**What is needed**
Give an unaltered copy of the listing below, minus its pictures.

**Exercise inputs**
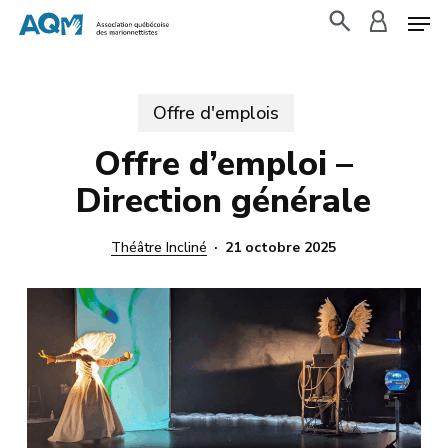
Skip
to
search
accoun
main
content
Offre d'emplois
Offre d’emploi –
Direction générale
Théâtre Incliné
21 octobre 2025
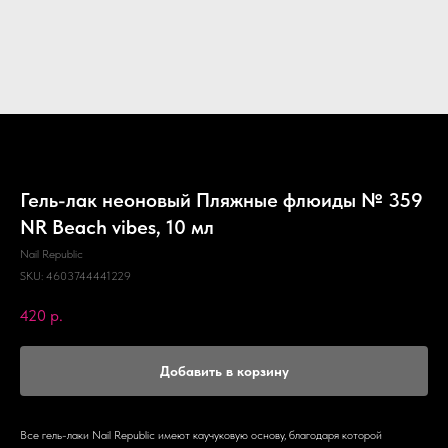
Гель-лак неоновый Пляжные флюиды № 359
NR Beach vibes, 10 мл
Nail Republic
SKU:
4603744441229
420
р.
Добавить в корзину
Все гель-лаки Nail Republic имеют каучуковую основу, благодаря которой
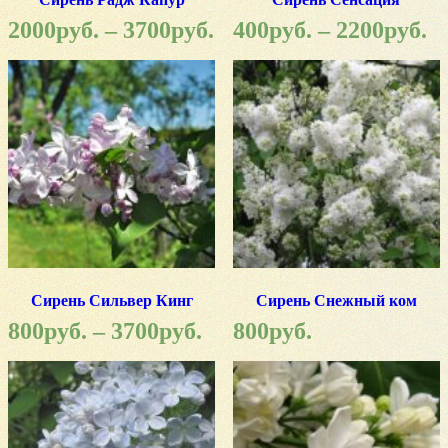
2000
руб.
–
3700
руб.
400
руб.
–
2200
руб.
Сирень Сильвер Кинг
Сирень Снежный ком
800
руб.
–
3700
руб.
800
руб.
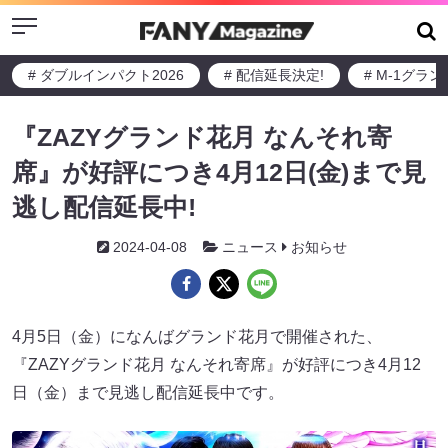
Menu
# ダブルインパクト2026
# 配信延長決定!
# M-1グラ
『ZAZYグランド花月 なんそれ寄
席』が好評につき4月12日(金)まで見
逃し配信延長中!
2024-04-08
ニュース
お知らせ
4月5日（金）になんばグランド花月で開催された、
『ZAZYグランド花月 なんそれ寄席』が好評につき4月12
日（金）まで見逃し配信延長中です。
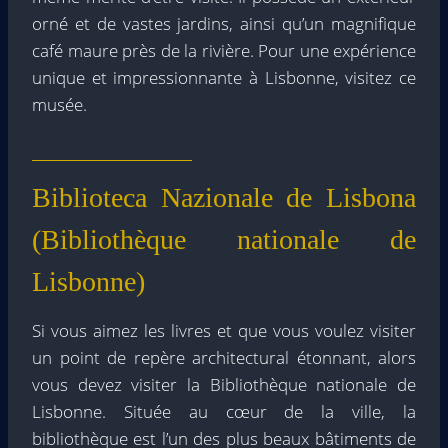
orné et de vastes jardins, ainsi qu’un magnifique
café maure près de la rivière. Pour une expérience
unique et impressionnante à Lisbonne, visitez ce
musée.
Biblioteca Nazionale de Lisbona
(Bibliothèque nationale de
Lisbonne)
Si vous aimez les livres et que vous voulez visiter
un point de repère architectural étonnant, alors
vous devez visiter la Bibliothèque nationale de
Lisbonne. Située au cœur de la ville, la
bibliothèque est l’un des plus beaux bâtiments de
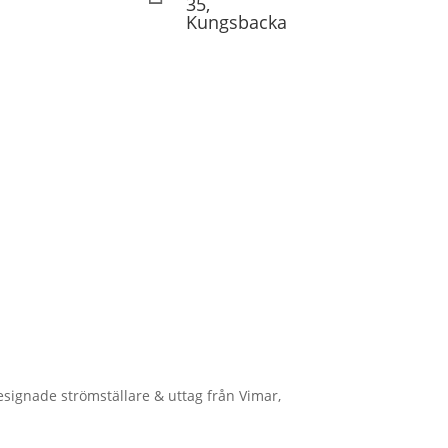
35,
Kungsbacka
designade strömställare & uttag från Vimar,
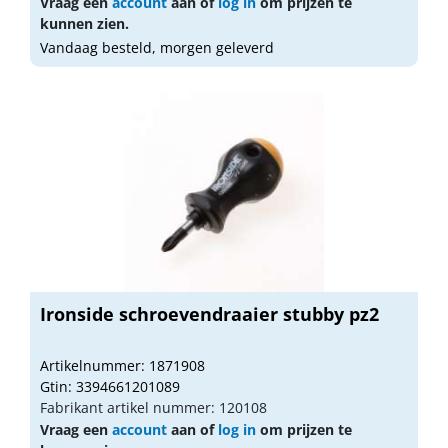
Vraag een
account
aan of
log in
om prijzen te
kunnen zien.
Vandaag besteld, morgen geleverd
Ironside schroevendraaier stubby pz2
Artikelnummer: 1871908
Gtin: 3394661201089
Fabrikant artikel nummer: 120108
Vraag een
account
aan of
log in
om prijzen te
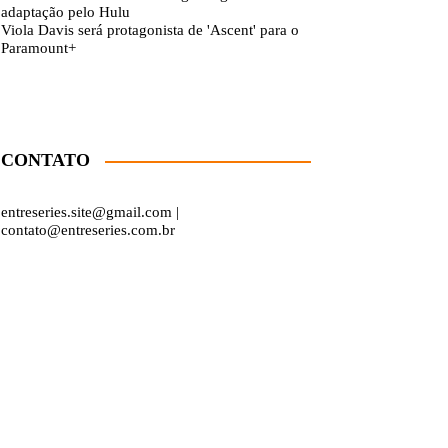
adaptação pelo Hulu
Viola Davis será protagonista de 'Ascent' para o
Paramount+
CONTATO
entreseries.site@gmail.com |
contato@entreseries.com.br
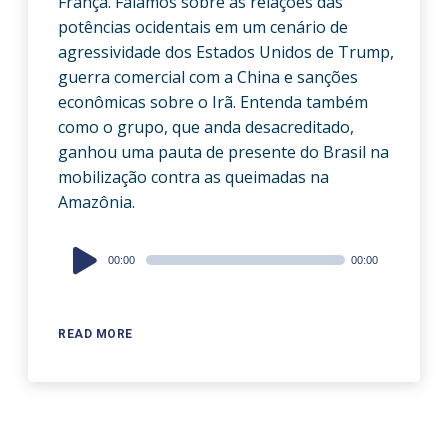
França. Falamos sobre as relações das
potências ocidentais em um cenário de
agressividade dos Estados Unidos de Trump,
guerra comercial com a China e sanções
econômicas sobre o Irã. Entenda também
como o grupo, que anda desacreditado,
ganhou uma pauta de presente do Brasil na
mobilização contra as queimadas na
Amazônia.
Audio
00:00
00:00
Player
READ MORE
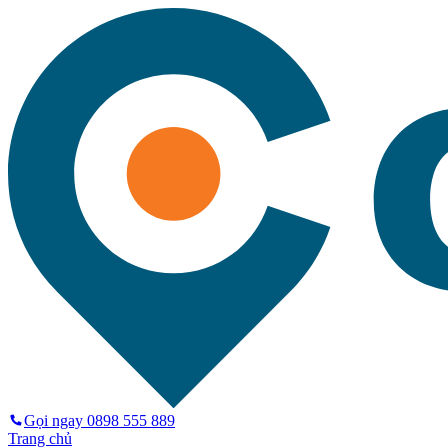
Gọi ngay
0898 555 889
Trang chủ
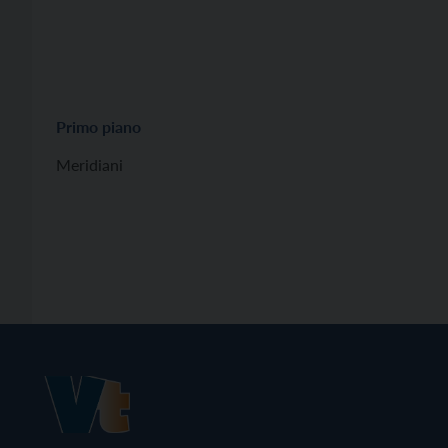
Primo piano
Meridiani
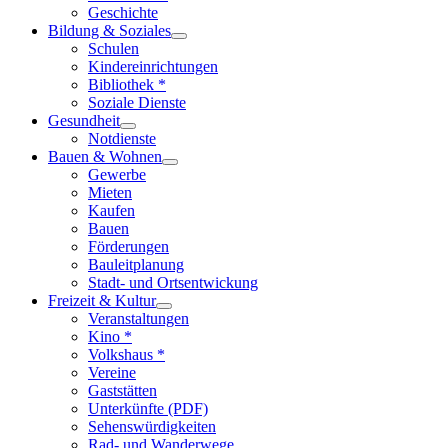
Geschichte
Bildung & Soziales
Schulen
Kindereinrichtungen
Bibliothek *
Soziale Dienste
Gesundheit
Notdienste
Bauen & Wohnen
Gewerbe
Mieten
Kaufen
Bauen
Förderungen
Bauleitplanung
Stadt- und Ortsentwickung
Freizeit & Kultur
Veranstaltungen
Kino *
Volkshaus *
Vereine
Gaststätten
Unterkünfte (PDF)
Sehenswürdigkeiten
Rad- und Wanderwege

**Exercise result**
Skip
to
search
accoun
main
content
Offre d'emplois
Offre d’emploi –
Direction générale
Théâtre Incliné
21 octobre 2025
Гель-лак неоновый Пляжные флюиды № 359
NR Beach vibes, 10 мл
Nail Republic
SKU:
4603744441229
420
р.
Добавить в корзину
Все гель-лаки Nail Republic имеют каучуковую основу, благодаря которой
2000
руб.
–
3700
руб.
400
руб.
–
2200
руб.
Сирень Сильвер Кинг
Сирень Снежный ком
800
руб.
–
3700
руб.
800
руб.
Menu
# ダブルインパクト2026
# 配信延長決定!
# M-1グラ
『ZAZYグランド花月 なんそれ寄
席』が好評につき4月12日(金)まで見
逃し配信延長中!
2024-04-08
ニュース
お知らせ
4月5日（金）になんばグランド花月で開催された、
『ZAZYグランド花月 なんそれ寄席』が好評につき4月12
日（金）まで見逃し配信延長中です。
orné et de vastes jardins, ainsi qu’un magnifique
café maure près de la rivière. Pour une expérience
unique et impressionnante à Lisbonne, visitez ce
musée.
Biblioteca Nazionale de Lisbona
(Bibliothèque nationale de
Lisbonne)
Si vous aimez les livres et que vous voulez visiter
un point de repère architectural étonnant, alors
vous devez visiter la Bibliothèque nationale de
Lisbonne. Située au cœur de la ville, la
bibliothèque est l’un des plus beaux bâtiments de
35,
Kungsbacka
designade strömställare & uttag från Vimar,
Vraag een
account
aan of
log in
om prijzen te
kunnen zien.
Vandaag besteld, morgen geleverd
Ironside schroevendraaier stubby pz2
Artikelnummer: 1871908
Gtin: 3394661201089
Fabrikant artikel nummer: 120108
Vraag een
account
aan of
log in
om prijzen te
adaptação pelo Hulu
Viola Davis será protagonista de 'Ascent' para o
Paramount+
CONTATO
entreseries.site@gmail.com |
contato@entreseries.com.br
França. Falamos sobre as relações das
potências ocidentais em um cenário de
agressividade dos Estados Unidos de Trump,
guerra comercial com a China e sanções
econômicas sobre o Irã. Entenda também
como o grupo, que anda desacreditado,
ganhou uma pauta de presente do Brasil na
mobilização contra as queimadas na
Amazônia.
Audio
00:00
00:00
Player
READ MORE
Gọi ngay
0898 555 889
Trang chủ
Primo piano
Meridiani
Geschichte
Bildung & Soziales
Schulen
Kindereinrichtungen
Bibliothek *
Soziale Dienste
Gesundheit
Notdienste
Bauen & Wohnen
Gewerbe
Mieten
Kaufen
Bauen
Förderungen
Bauleitplanung
Stadt- und Ortsentwickung
Freizeit & Kultur
Veranstaltungen
Kino *
Volkshaus *
Vereine
Gaststätten
Unterkünfte (PDF)
Sehenswürdigkeiten
Rad- und Wanderwege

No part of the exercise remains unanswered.